Im April haben Bund und Länder die Weichen gestellt, um die Exzellenzinitiative fortzusetzen. Wenn die Regierungschefs am 16. Juni grünes Licht geben, wird das umstrittene Elite-Programm zur Dauereinrichtung.

Ironie der Geschichte: Erst 2014 hatten Bundestag und Bundesrat das Kooperationsverbot  im Grundgesetz für die Hochschulen gelockert. Der Bund kann den Ländern jetzt in der Hochschulfinanzierung unter die Arme greifen – nicht nur über immer neue Projekte und Programme, sondern in der Fläche und auf Dauer. Stattdessen nutzen Bund und Länder das Kooperationsverbot aber, um die Exzellenzinitiative zu verstetigen. Jahr für Jahr sollen 533 Millionen Euro ausgegeben werden, um ausgewählte Elite-Unis aufzupäppeln – auf unbestimmte Zeit. Eine falsche Entscheidung.

Zum einen werden die Milliarden, die über Jahrzehnte in die Exzellenzförderung fließen sollen, dort fehlen, wo sie die Hochschulen am dringendsten bräuchten: in der Grundfinanzierung. Wir benötigen mehr Studienplätze und bessere Betreuungsrelationen – denn auch in Deutschland wird auf Dauer deutlich mehr als die Hälfte eines Altersjahrgangs ein Hochschulstudium aufnehmen. Zum anderen setzen Bund und Länder eine wichtige Errungenschaft des deutschen Hochschulsystems aufs Spiel.

Ob jemand in Aachen, Dresden oder Flensburg seinen Abschluss gemacht hat, spielte in der Vergangenheit keine große Rolle: Studierende wie Arbeitgeber konnten bundesweit auf hohe Qualitätsstandards vertrauen. Die Exzellenzinitiative zielt hingegen auf ein Zweiklassensystem. Die Politik träumt von einer deutschen „Ivy League“ nach US-Vorbild. Was sie ausblendet: In den USA gibt es über 4 000 Hochschulen, nicht alle heißen Harvard, MIT oder Yale. Die Masse der Studierenden wird an drittklassigen Colleges ausgebildet.
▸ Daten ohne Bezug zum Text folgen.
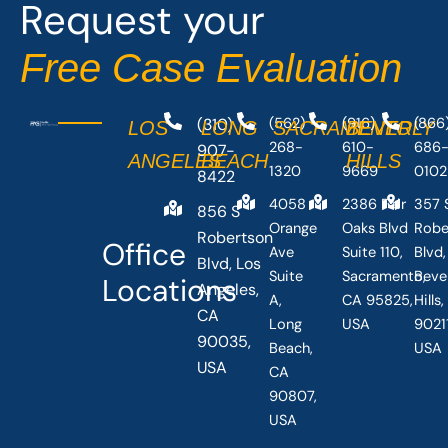
Request your
k
e
-
r
Free Case Evaluation
f
(310)
(562)
(916)
(866
LOS
LONG
SACRAMENTO
BEVERLY
268-
610-
686
907-
ANGELES
BEACH
HILLS
1320
9669
0102
8422
4058
2386 Fair
357 
856 S
Orange
Oaks Blvd
Robe
Robertson
Office
Ave
Suite 110,
Blvd,
Blvd, Los
Suite
Sacramento,
Beve
Locations
Angeles,
A,
CA 95825,
Hills
CA
Long
USA
90211
90035,
Beach,
USA
USA
CA
90807,
USA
Getreu dem Motto aus dem Matthäus-Evangelium „Wer hat, dem wird gegeben“ werden im Exzellenzwettbewerb weiter vor allem jene Unis reüssieren, die bereits eine üppige Ausstattung mit Grund- und Drittmitteln vorweisen können. Ehrlicherweise will man in Zukunft darauf verzichten, einen offenen Wettbewerb vorzutäuschen: Wer einmal in den exklusiven Club der Elite-Unis aufgenommen wird, soll dies auf ewig bleiben.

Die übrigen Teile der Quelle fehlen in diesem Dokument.